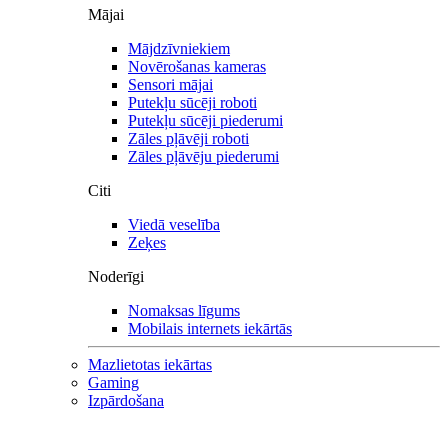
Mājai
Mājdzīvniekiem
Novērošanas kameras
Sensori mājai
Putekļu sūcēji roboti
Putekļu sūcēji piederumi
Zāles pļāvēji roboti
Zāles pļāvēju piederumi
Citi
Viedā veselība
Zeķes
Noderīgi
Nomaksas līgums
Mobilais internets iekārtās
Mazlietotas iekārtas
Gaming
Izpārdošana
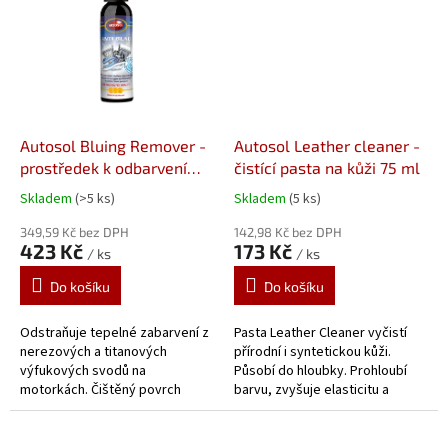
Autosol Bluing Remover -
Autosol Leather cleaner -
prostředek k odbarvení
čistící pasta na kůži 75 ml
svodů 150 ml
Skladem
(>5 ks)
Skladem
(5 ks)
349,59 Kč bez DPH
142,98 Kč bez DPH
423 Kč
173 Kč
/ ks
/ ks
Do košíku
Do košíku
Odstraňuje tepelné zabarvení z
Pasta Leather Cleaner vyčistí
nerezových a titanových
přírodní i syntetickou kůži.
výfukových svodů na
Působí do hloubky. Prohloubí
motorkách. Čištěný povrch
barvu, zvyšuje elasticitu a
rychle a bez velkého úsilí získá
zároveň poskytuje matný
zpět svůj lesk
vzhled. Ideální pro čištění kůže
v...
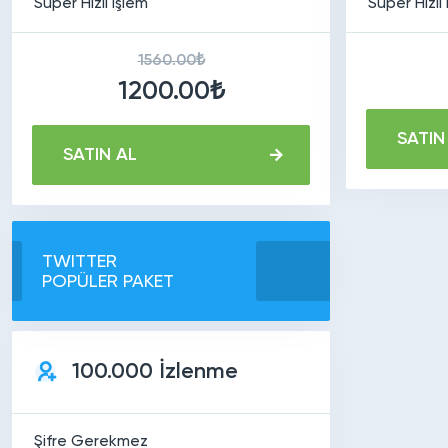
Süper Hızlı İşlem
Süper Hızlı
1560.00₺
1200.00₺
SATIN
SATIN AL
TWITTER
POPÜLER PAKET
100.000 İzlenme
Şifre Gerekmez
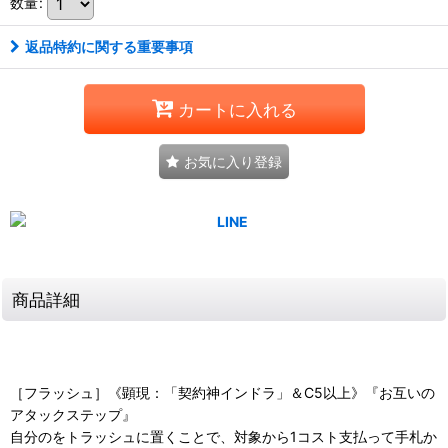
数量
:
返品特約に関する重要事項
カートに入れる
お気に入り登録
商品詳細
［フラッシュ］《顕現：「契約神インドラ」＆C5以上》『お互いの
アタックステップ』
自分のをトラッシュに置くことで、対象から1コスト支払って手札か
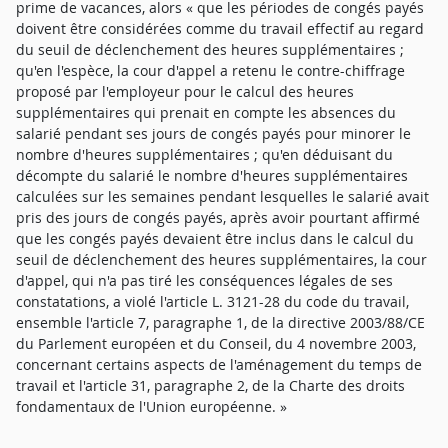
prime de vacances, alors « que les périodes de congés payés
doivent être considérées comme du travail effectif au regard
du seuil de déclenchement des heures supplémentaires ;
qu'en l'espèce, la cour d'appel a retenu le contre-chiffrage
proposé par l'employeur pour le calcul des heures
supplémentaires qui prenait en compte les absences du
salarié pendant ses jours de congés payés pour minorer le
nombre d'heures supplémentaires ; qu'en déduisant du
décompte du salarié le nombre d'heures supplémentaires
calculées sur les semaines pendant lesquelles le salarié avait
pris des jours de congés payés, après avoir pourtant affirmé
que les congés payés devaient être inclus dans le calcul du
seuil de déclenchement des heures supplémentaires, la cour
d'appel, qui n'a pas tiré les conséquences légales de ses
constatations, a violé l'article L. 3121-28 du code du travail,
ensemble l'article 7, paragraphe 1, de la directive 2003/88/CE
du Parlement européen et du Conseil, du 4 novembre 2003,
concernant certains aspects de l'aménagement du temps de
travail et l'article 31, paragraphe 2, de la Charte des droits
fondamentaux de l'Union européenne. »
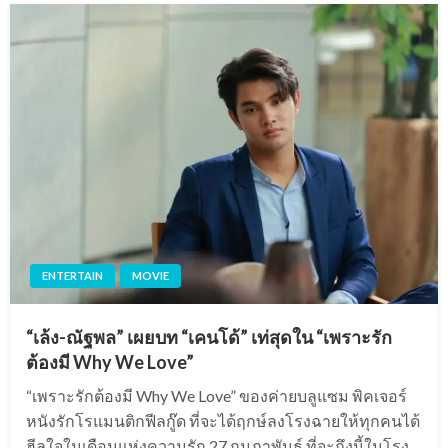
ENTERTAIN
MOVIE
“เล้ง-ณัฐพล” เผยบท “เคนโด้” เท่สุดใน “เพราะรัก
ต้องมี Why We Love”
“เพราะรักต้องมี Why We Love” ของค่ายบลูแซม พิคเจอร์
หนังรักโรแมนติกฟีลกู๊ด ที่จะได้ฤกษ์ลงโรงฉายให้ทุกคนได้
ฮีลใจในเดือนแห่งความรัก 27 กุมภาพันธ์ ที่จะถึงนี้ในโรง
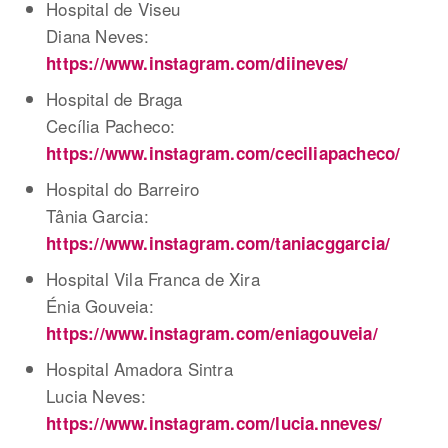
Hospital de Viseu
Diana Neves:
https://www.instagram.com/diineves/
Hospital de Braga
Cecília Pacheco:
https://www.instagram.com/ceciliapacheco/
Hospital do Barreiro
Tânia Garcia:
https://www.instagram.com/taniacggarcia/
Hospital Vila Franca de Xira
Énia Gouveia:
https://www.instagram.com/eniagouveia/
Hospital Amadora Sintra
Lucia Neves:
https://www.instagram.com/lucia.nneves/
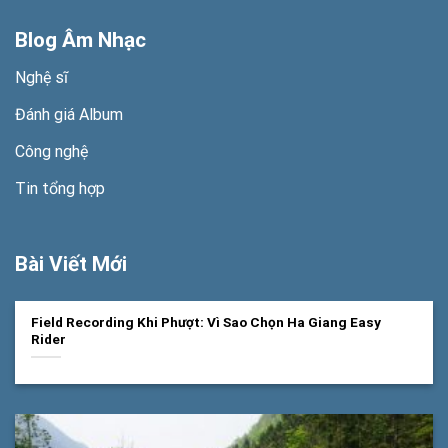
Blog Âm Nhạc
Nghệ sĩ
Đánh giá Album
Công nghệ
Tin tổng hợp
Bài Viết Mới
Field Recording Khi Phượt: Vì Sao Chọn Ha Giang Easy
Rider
...
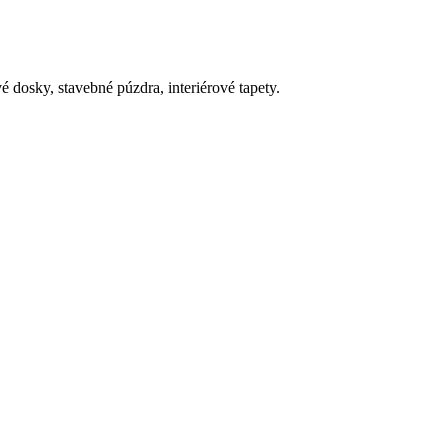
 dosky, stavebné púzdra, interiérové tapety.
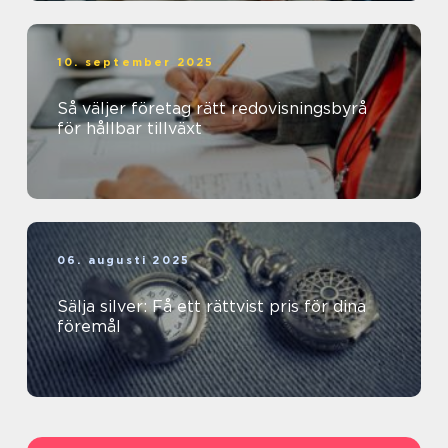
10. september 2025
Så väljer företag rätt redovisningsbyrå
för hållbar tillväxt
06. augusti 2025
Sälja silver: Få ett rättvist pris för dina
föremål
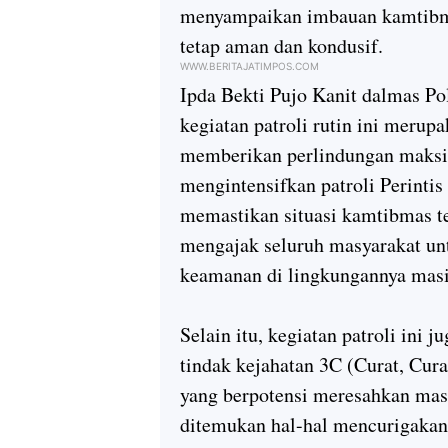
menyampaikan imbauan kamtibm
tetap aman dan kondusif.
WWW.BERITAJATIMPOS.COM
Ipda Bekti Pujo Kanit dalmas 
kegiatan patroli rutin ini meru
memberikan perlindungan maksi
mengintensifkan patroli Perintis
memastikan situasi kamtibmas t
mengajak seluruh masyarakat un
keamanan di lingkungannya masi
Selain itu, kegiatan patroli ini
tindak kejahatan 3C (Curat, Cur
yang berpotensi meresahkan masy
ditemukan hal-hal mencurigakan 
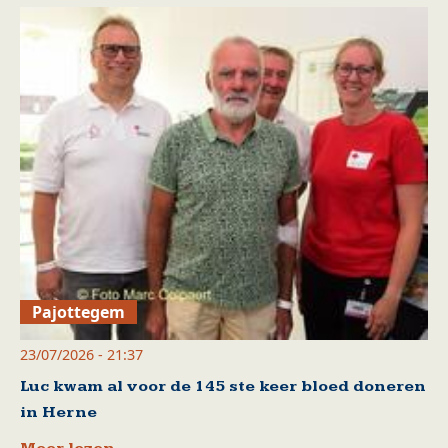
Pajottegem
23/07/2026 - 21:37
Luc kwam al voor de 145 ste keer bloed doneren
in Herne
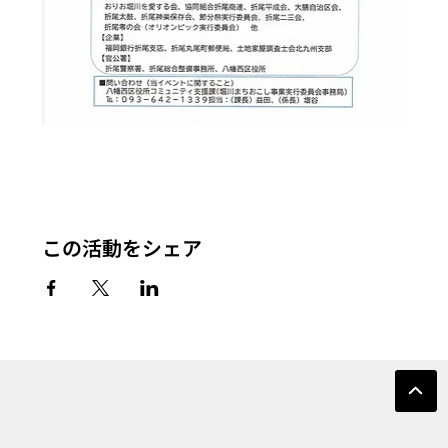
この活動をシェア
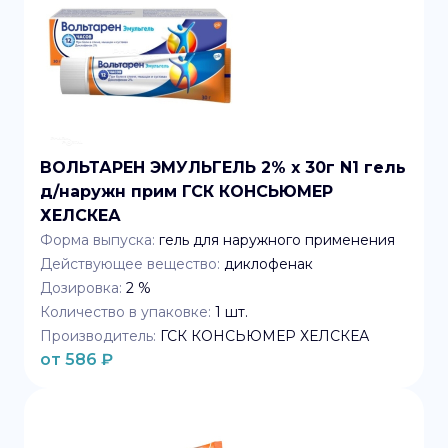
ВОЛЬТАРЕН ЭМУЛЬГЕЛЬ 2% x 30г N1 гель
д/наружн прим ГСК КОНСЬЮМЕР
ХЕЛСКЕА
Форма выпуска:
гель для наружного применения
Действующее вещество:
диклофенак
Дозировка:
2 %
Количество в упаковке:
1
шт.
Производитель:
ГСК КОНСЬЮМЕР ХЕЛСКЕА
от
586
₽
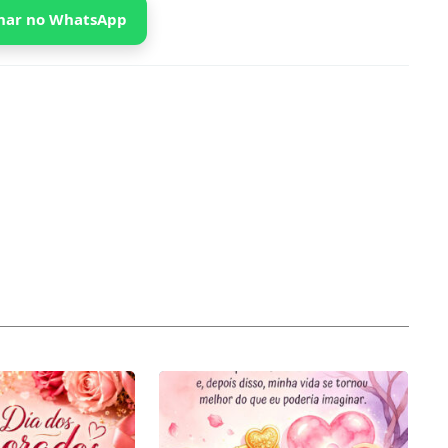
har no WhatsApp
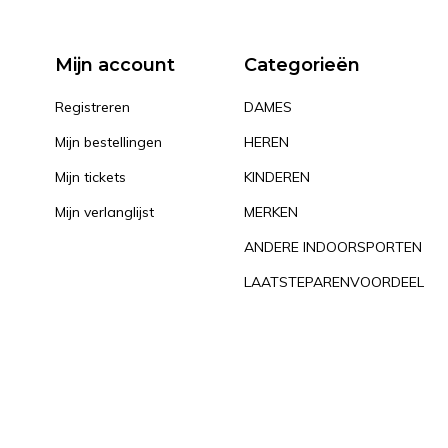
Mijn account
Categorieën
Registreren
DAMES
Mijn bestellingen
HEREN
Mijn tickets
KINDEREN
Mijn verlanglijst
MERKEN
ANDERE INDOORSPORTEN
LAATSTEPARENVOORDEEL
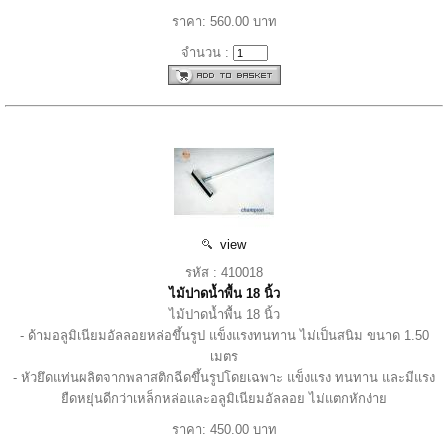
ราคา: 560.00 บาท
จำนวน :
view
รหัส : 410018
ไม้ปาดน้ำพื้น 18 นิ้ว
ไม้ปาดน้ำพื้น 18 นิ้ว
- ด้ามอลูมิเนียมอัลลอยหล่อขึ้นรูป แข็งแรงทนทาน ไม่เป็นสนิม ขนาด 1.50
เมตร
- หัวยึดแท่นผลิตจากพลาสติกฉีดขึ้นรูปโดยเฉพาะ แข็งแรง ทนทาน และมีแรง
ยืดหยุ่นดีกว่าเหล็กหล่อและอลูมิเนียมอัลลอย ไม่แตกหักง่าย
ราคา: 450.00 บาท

*Required work*. If a line in the records includes "Autosol", it counts toward the total; report that total by itself.

*Result below*. 2